No one is swooping in from the government to tell them what’s best. The bottom-up approach we propose builds on existing trusted relationships. It will focus on fact-based conversations and understanding of attitudes and behaviors, not lectures. The goal is person-to-person outreach, respectfully listening to and addressing an individuals’ concerns. Vaccine Confidence Leagues complement and run along-side national efforts, expanding the impact among those who haven’t been vaccinated yet and who trust their doctors, ministers and community leaders to work in their best interest.

And consider this: Local isn’t only more effective: It’s also more efficient.

Vaccine Confidence Leagues can adapt and pivot to meet community needs as they arise. There’s no need to wait for direction from on high. (Although, I have to add that seed funding from on high wouldn’t hurt. But that’s another blog post for another day.)

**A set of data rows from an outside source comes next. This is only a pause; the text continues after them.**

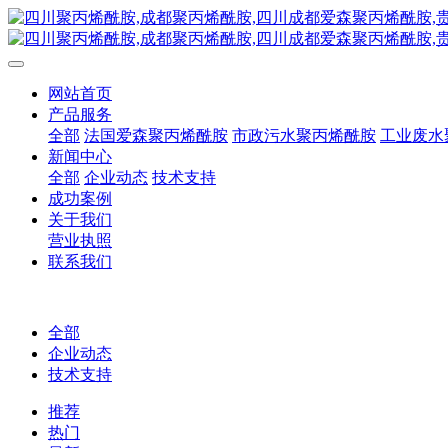
网站首页
产品服务
全部
法国爱森聚丙烯酰胺
市政污水聚丙烯酰胺
工业废水
新闻中心
全部
企业动态
技术支持
成功案例
关于我们
营业执照
联系我们
全部
企业动态
技术支持
推荐
热门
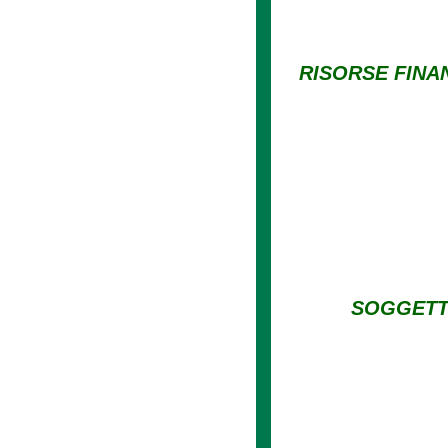
RISORSE FINA
SOGGETTI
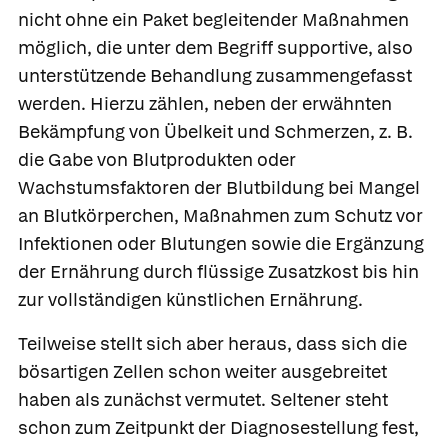
nicht ohne ein Paket begleitender Maßnahmen
möglich, die unter dem Begriff
supportive,
also
unterstützende Behandlung zusammengefasst
werden. Hierzu zählen, neben der erwähnten
Bekämpfung von Übelkeit und Schmerzen, z. B.
die Gabe von Blutprodukten oder
Wachstumsfaktoren der Blutbildung bei Mangel
an Blutkörperchen, Maßnahmen zum Schutz vor
Infektionen oder Blutungen sowie die Ergänzung
der Ernährung durch flüssige Zusatzkost bis hin
zur vollständigen
künstlichen Ernährung.
Teilweise stellt sich aber heraus, dass sich die
bösartigen Zellen schon weiter ausgebreitet
haben als zunächst vermutet. Seltener steht
schon zum Zeitpunkt der Diagnosestellung fest,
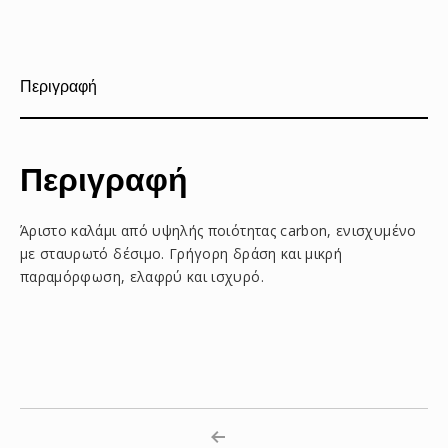
το
το
το
στο
στο
με
Facebook
Pinterest
email
Περιγραφή
Περιγραφή
Άριστο καλάμι από υψηλής ποιότητας carbon, ενισχυμένο
με σταυρωτό δέσιμο. Γρήγορη δράση και μικρή
παραμόρφωση, ελαφρύ και ισχυρό.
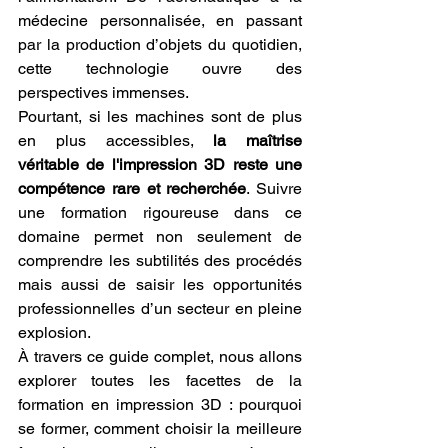
médecine personnalisée, en passant 
par la production d’objets du quotidien, 
cette technologie ouvre des 
perspectives immenses.
Pourtant, si les machines sont de plus 
en plus accessibles, 
la maîtrise 
véritable de l'impression 3D reste une 
compétence rare et recherchée
. Suivre 
une formation rigoureuse dans ce 
domaine permet non seulement de 
comprendre les subtilités des procédés 
mais aussi de saisir les opportunités 
professionnelles d’un secteur en pleine 
explosion.
À travers ce guide complet, nous allons 
explorer toutes les facettes de la 
formation en impression 3D : pourquoi 
se former, comment choisir la meilleure 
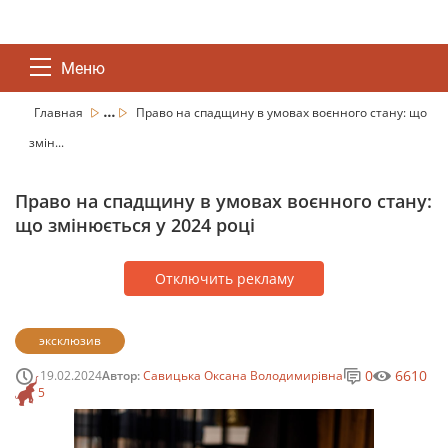
Меню
...
Главная
Право на спадщину в умовах воєнного стану: що
змін...
Право на спадщину в умовах воєнного стану:
що змінюється у 2024 році
Отключить рекламу
эксклюзив
0
6610
19.02.2024
Автор:
Савицька Оксана Володимирівна
5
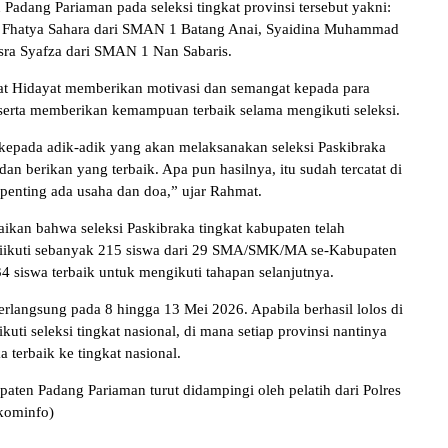
adang Pariaman pada seleksi tingkat provinsi tersebut yakni:
a Fhatya Sahara dari SMAN 1 Batang Anai, Syaidina Muhammad
ra Syafza dari SMAN 1 Nan Sabaris.
at Hidayat memberikan motivasi dan semangat kepada para
 serta memberikan kemampuan terbaik selama mengikuti seleksi.
epada adik-adik yang akan melaksanakan seleksi Paskibraka
an berikan yang terbaik. Apa pun hasilnya, itu sudah tercatat di
penting ada usaha dan doa,” ujar Rahmat.
ikan bahwa seleksi Paskibraka tingkat kabupaten telah
 diikuti sebanyak 215 siswa dari 29 SMA/SMK/MA se-Kabupaten
34 siswa terbaik untuk mengikuti tahapan selanjutnya.
berlangsung pada 8 hingga 13 Mei 2026. Apabila berhasil lolos di
kuti seleksi tingkat nasional, di mana setiap provinsi nantinya
terbaik ke tingkat nasional.
aten Padang Pariaman turut didampingi oleh pelatih dari Polres
skominfo)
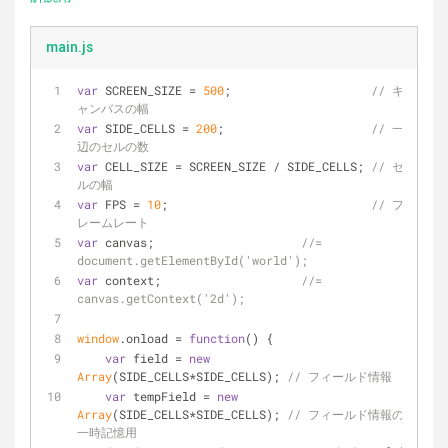
main.js
var
 SCREEN_SIZE = 
500
;                    
// キ
ャンバスの幅
var
 SIDE_CELLS = 
200
;                     
// 一
辺のセルの数
var
 CELL_SIZE = SCREEN_SIZE / SIDE_CELLS; 
// セ
ルの幅
var
 FPS = 
10
;                             
// フ
レームレート
var
 canvas;                     
//= 
document.getElementById('world');
var
 context;                    
//= 
canvas.getContext('2d');
window
.onload = 
function
(
) 
{
var
 field = 
new
Array
(SIDE_CELLS*SIDE_CELLS); 
// フィールド情報
var
 tempField = 
new
Array
(SIDE_CELLS*SIDE_CELLS); 
// フィールド情報の
一時記憶用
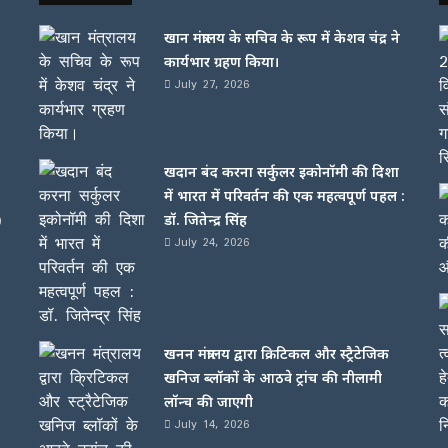
खान मंत्रालय के सचिव के रूप में केशव चंद्र ने
कार्यभार ग्रहण किया।
July 27, 2026
खदान बंद करना सर्कुलर इकोनॉमी की दिशा
में भारत में परिवर्तन की एक महत्वपूर्ण पहल :
)
डॉ. जितेन्द्र सिंह
July 24, 2026
खनन मंत्रालय द्वारा क्रिटिकल और स्ट्रैटेजिक
खनिज ब्लॉकों के आठवे ट्रांच की नीलामी
लॉन्च की जाएगी
July 14, 2026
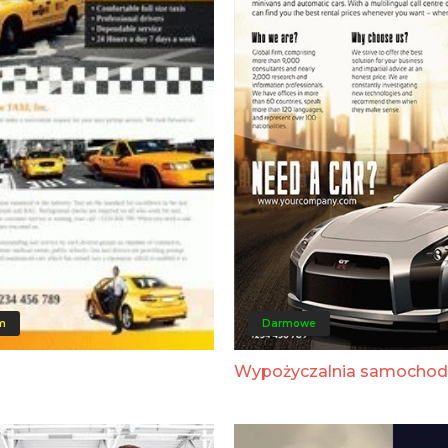
m
Darmowe
Wypożyczalnia samocho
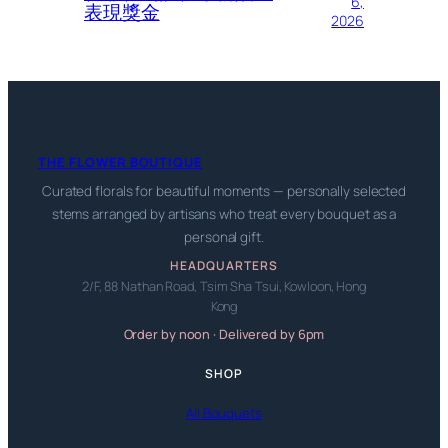
6,
表現獎金
2026
THE FLOWER BOUTIQUE
Curated florals for beautiful moments — personally selected
stems arranged by artisans who treat every bouquet as a
personal gift.
HEADQUARTERS
2/F, 88 Nathan Road, Tsim Sha Tsui, Kowloon, Hong
Kong
Order by noon · Delivered by 6pm
SHOP
All Bouquets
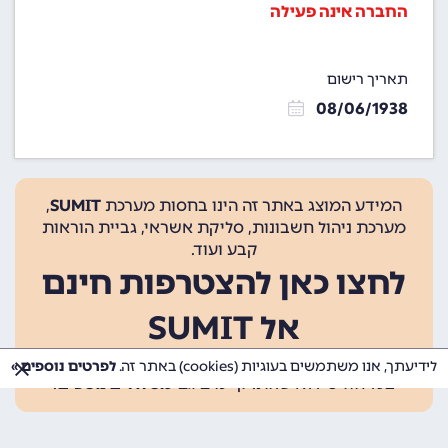
החברה אינה פעילה
תאריך רישום
08/06/1938
המידע המוצג באתר זה הינו בחסות מערכת
SUMIT
,
מערכת ניהול חשבונות, סליקת אשראי, גביית הוראות
קבע ועוד.
לחצו כאן להצטרפות חינם
אל SUMIT
ההצטרפות אינה כרוכה בתשלום, ומאפשרת 10 פעולות
לידיעתך, אנו משתמשים בעוגיות (cookies) באתר זה.
לפרטים נוספים »
בכל חודש ללא עלות. קיימים גם
מסלולים נוספים
.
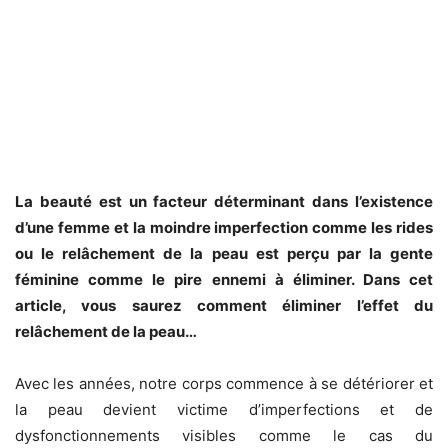
La beauté est un facteur déterminant dans l’existence
d’une femme et la moindre imperfection comme les rides
ou le relâchement de la peau est perçu par la gente
féminine comme le pire ennemi à éliminer. Dans cet
article, vous saurez comment éliminer l’effet du
relâchement de la peau…
Avec les années, notre corps commence à se détériorer et
la peau devient victime d’imperfections et de
dysfonctionnements visibles comme le cas du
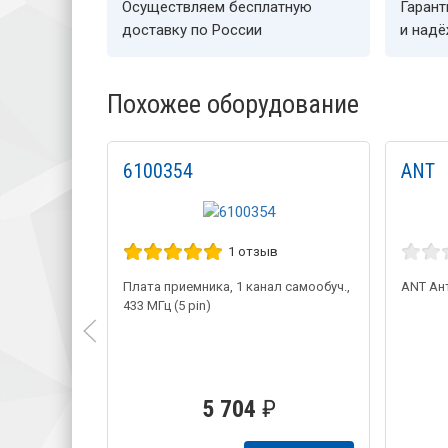
Осуществляем бесплатную
Гарант
доставку по России
и над
Похожее оборудование
6100354
ANT
1 отзыв
Плата приемника, 1 канал самообуч.,
ANT Ан
433 МГц (5 pin)
5 704
₽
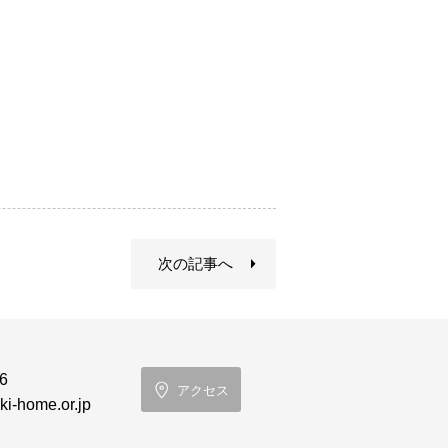
次の記事へ
6
アクセス
i-home.or.jp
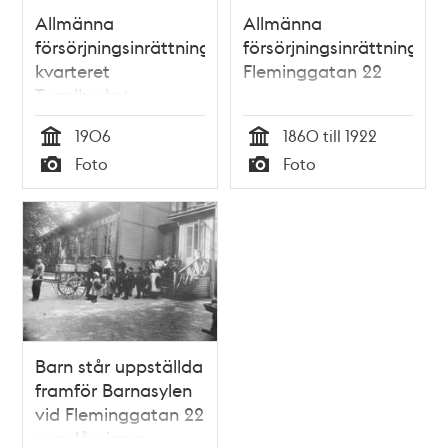
Allmänna
Allmänna
försörjningsinrättningen,
försörjningsinrättningen,
kvarteret
Fleminggatan 22
Tegelbruket
1906
1860 till 1922
Tid
Tid
Foto
Foto
Typ
Typ
Barn står uppställda
framför Barnasylen
vid Fleminggatan 22
som låg inom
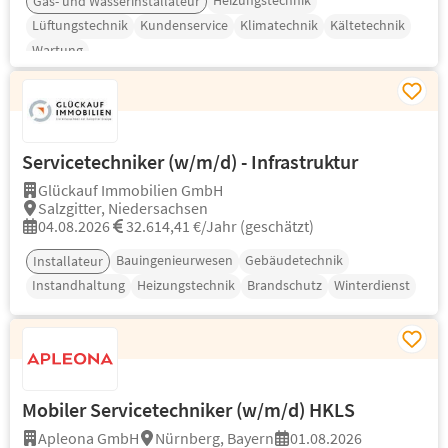
Heizungstechnik
Gas- und Wasserinstallateur
Lüftungstechnik
Kundenservice
Klimatechnik
Kältetechnik
Wartung
Servicetechniker (w/m/d) - Infrastruktur
Glückauf Immobilien GmbH
Salzgitter, Niedersachsen
04.08.2026
32.614,41 €/Jahr (geschätzt)
Bauingenieurwesen
Gebäudetechnik
Installateur
Instandhaltung
Heizungstechnik
Brandschutz
Winterdienst
Mobiler Servicetechniker (w/m/d) HKLS
Apleona GmbH
Nürnberg, Bayern
01.08.2026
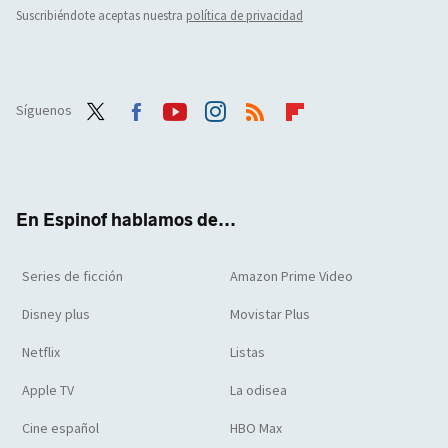
Suscribiéndote aceptas nuestra
política de privacidad
Síguenos
Twit
Face
Yout
Inst
RSS
Flip
ter
boo
ube
agra
boar
k
m
d
En Espinof hablamos de...
Series de ficción
Amazon Prime Video
Disney plus
Movistar Plus
Netflix
Listas
Apple TV
La odisea
Cine español
HBO Max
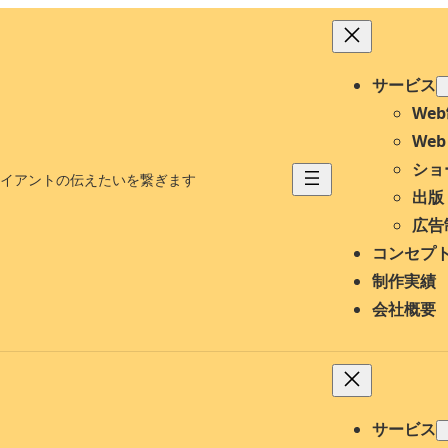
サービス
We
We
ショ
イアントの伝えたいを繋ぎます
出版
広告
コンセプ
制作実績
会社概要
サービス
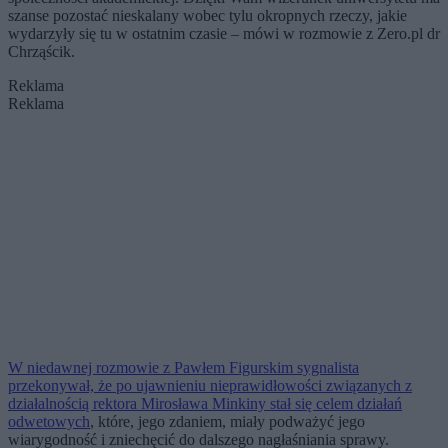
szanse pozostać nieskalany wobec tylu okropnych rzeczy, jakie
wydarzyły się tu w ostatnim czasie – mówi w rozmowie z Zero.pl dr
Chrząścik.
Reklama
Reklama
W niedawnej rozmowie z Pawłem Figurskim sygnalista
przekonywał, że po ujawnieniu nieprawidłowości związanych z
działalnością rektora Mirosława Minkiny stał się celem działań
odwetowych
, które, jego zdaniem, miały podważyć jego
wiarygodność i zniechęcić do dalszego nagłaśniania sprawy.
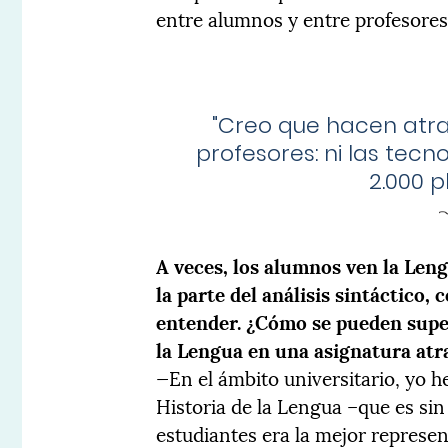
entre alumnos y entre profesores
"
Creo que hacen atra
profesores: ni las tecnol
2.000 p
A veces, los alumnos ven la Len
la parte del análisis sintáctico
entender. ¿Cómo se pueden supe
la Lengua en una asignatura atr
—En el ámbito universitario, yo h
Historia de la Lengua –que es si
estudiantes era la mejor represen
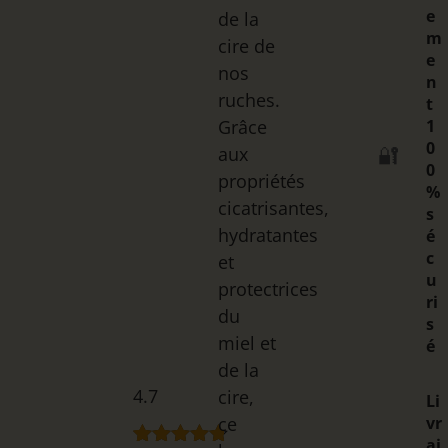
e
de la
m
cire de
e
nos
n
ruches.
t
Grâce
1
0
aux
🔐
0
propriétés
%
cicatrisantes,
s
hydratantes
é
c
et
u
protectrices
ri
du
s
miel et
é
de la
4.7
cire,
Li
ce
vr
ai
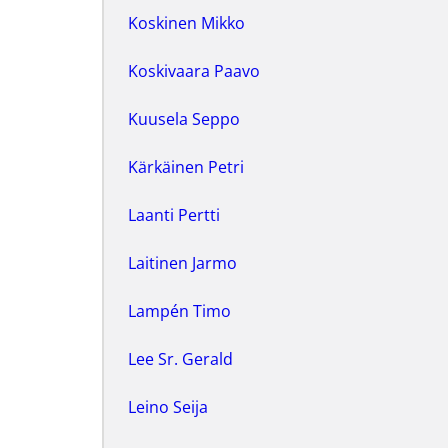
Koskinen Mikko
Koskivaara Paavo
Kuusela Seppo
Kärkäinen Petri
Laanti Pertti
Laitinen Jarmo
Lampén Timo
Lee Sr. Gerald
Leino Seija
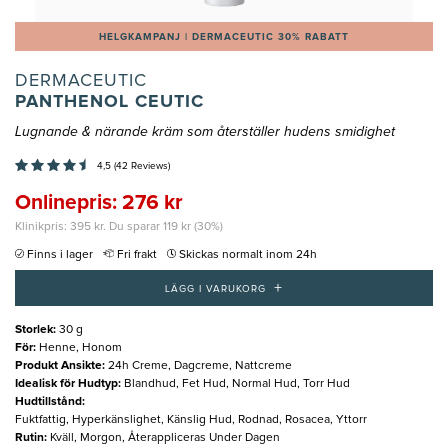
HELGKAMPANJ | DERMACEUTIC 30% RABATT
DERMACEUTIC
PANTHENOL CEUTIC
Lugnande & närande kräm som återställer hudens smidighet
4,5 (42 Reviews)
Onlinepris: 276 kr
Klinikpris: 395 kr. Du sparar 119 kr (30%)
Finns i lager
Fri frakt
Skickas normalt inom 24h
+
LÄGG I VARUKORG
Storlek
:
30 g
För
:
Henne, Honom
Produkt Ansikte
:
24h Creme, Dagcreme, Nattcreme
Idealisk för Hudtyp
:
Blandhud, Fet Hud, Normal Hud, Torr Hud
Hudtillstånd
:
Fuktfattig, Hyperkänslighet, Känslig Hud, Rodnad, Rosacea, Yttorr
Rutin
:
Kväll, Morgon, Återappliceras Under Dagen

Ideally, these efforts will outlast the pandemic. They will spring from the community. They can then take on health in their communities and work to expand utilization and take-up of all adult and childhood vaccines.

Not only local
In addition to development of Vaccine Confidence Leagues (VCLs) and community-building activities, the report also includes recommendations directed at federal and state regulators. These include the following:

  • Accelerated approval of vaccines
  • Public education
  • Payment reform
  • Support for the public health infrastructure.
  • Improved vaccine access for primary care practices—in fact, parity of vaccine supply to all vaccination sites.
  • More effective immunization information systems (IIS)
  • No cost-sharing for certain patients
  • Enhanced diversity, inclusion and equity

Read the Report. Share it. Learn more.
This report represents 90 days of work by the GTMRx National Task Force on Building Vaccine Confidence in the Health Neighborhood, led by

  • Paul W. Abramowitz, Pharm.D., ScD (Hon), FASHP, CEO, American Society of Health-System Pharmacists
  • Georges C. Benjamin, MD, executive director, American Public Health Association
  • Susan Dentzer, senior policy fellow, Robert J. Margolis Center for Health Policy at Duke University

It contains a wealth of information on vaccine confidence and spells out each of our recommendations in detail. I urge you to read it and share it.

It’s not only the unvaccinated who need a sense of urgency. We need one if we are to improve vaccine uptake, save lives, move past the pandemic and get back to normal.

In addition to being Co-founder and Executive Director, Katherine H. Capps served as staff officer on the the GTMRx National Task Force on Building Vaccine Confidence in the Health Neighborhood.